White oven in use at Modern in New Rochelle. It used to be a bakery-grocery, now it’s a restaurant-pizzeria.

By the 1920’s, new coal-burning ovens were available in stainless steel frames for better mobility and a smaller footprint. Still quite large by today’s standards, these manufactured ovens were being used for small bread production and pizza. They function exactly like their big brothers but tend to be more efficient. You can still find them in use at John’s (Bleecker Street), Totonno’s (Coney Island) and Arturo’s (Houston St). These were built locally by the Universal Oven Company and date as far back as 1924.

Most coal-fired ovens exist in the Northeastern US because that’s where our nation’s largest anthracite mines are located. Shipping coal to the west coast was possible, but not economical. Any glimmer of coal was crushed when the Federal Fuel Administration prohibited shipments of coal to the western states during the first World War. The ban provided a perfect opportunity for more efficient fuels like oil, gas and electricity to pick up the slack.

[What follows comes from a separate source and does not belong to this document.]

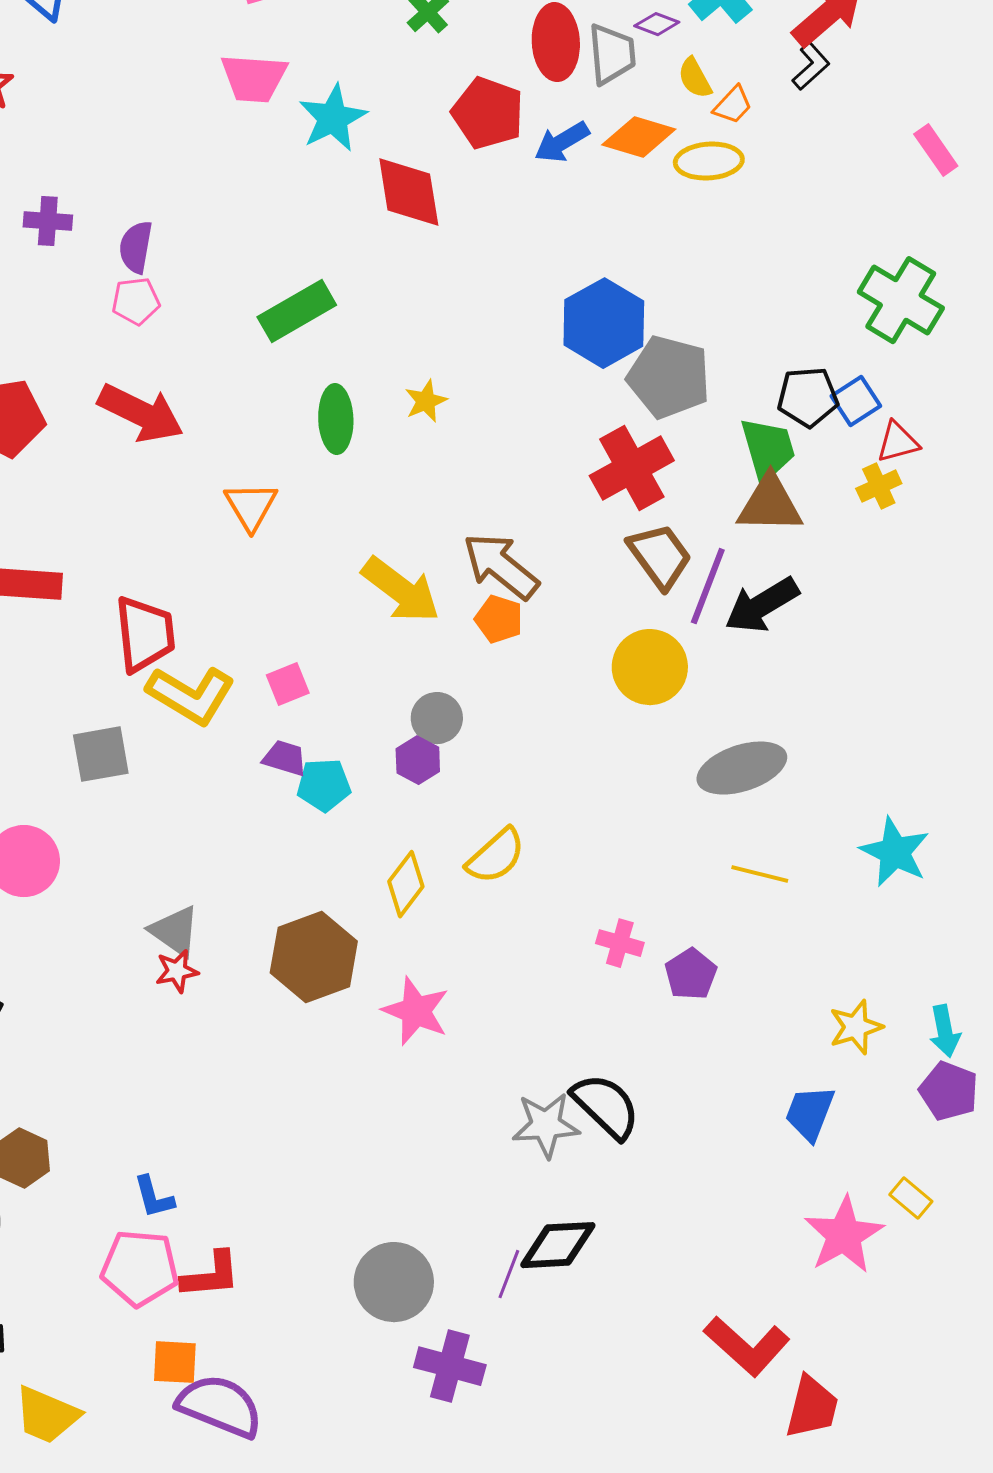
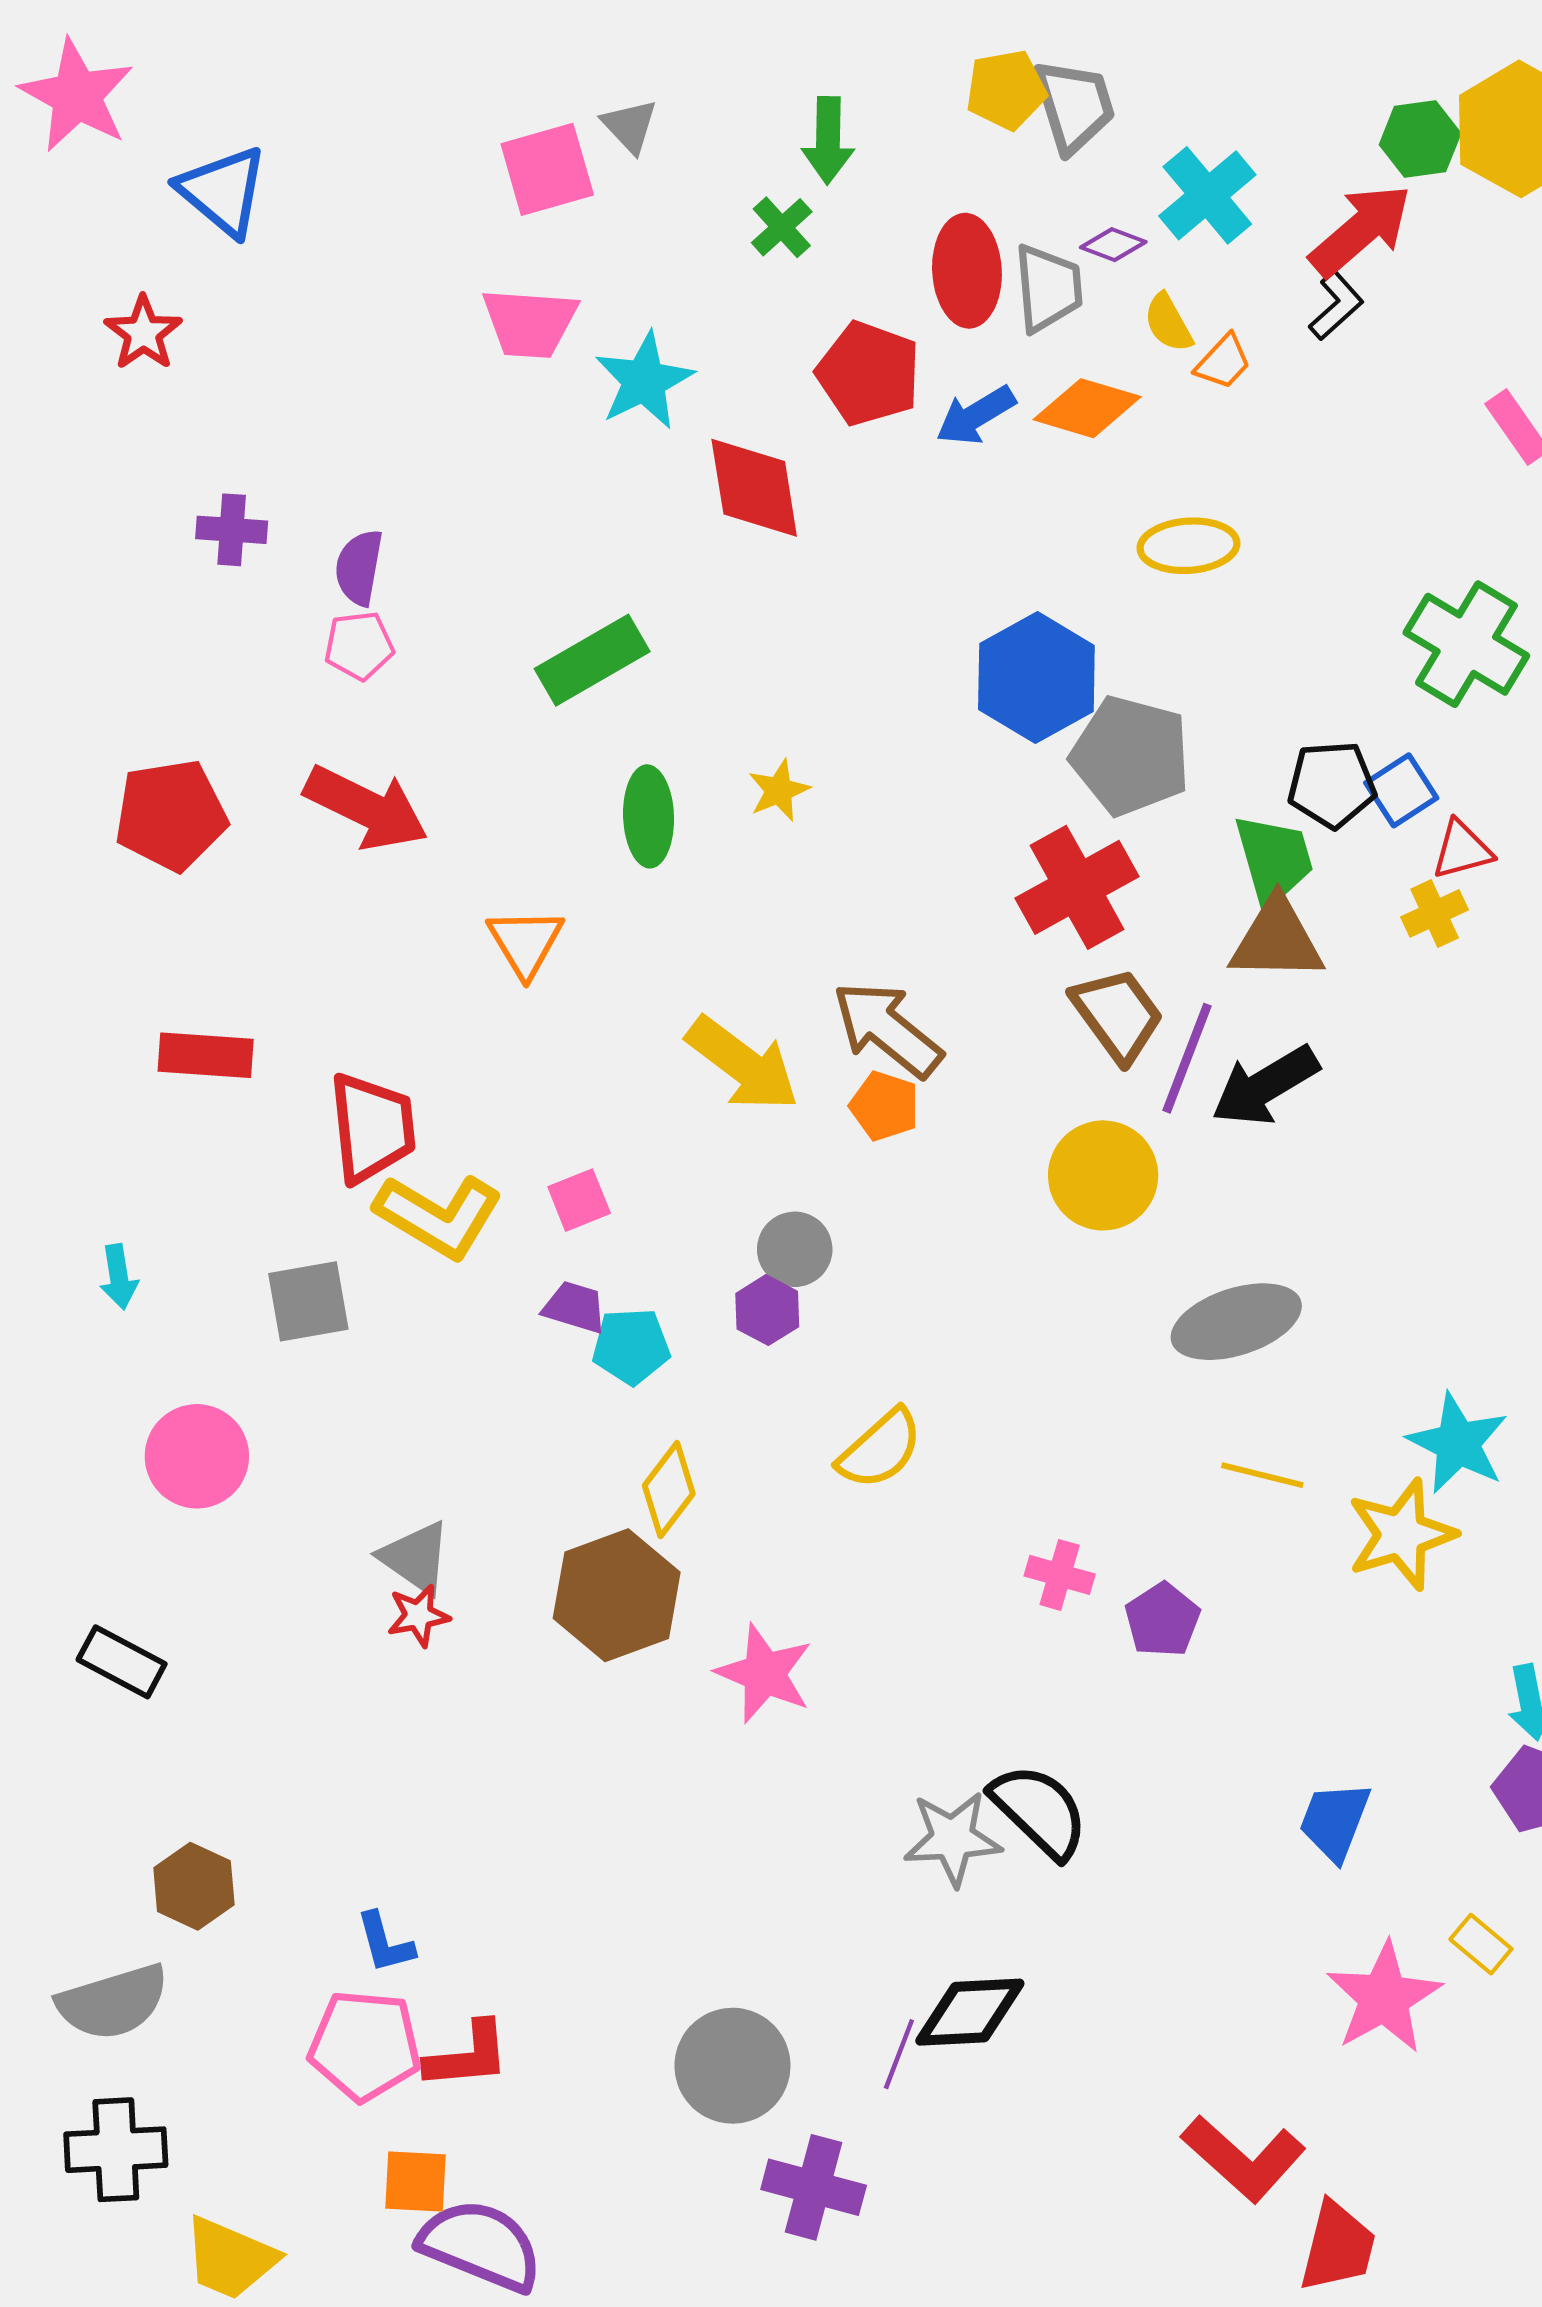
yellow ellipse: (709, 161) -> (1188, 546), moved
yellow diamond: (406, 884) -> (669, 1490), moved
yellow star: (856, 1027) -> (1401, 1534), moved, size x1.4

Just as it replaced coal in home heaters, natural gas was the big winner in pizza ovens. Nobody cried for the loss of coal, which was dirty, heavy, required storage, and demanded constant supervision. Gas ovens turn on and off with the flick of a switch and bake more easily than their predecessors. There’s a romantic idea that coal ovens are incredibly rare in New York City because they were outlawed, leaving only those with previously existing ovens “grandfathered in,” but I have found no such law in the building code or Clean Air Act. The truth is that coal ovens are rare because nobody wants to deal with the hassle.

Plenty of new coal ovens have been built in NYC and the rest of the United States in the past 15 years. Los Angeles-based Earthstone Ovens has shipped over 130 units in the past few years, starting with the now defunct Lombardi’s location in Philadelphia. Chains like Anthony’s Coal Fired Pizza have introduced this oven style to customers all across the country, specifically in the chain’s home base of Southern Florida. Anthony’s slogan “Our pizza is well done” attempts to educate their customers that the pizza is charred—not burnt. It’s a new concept for some and a reminder of New York for others.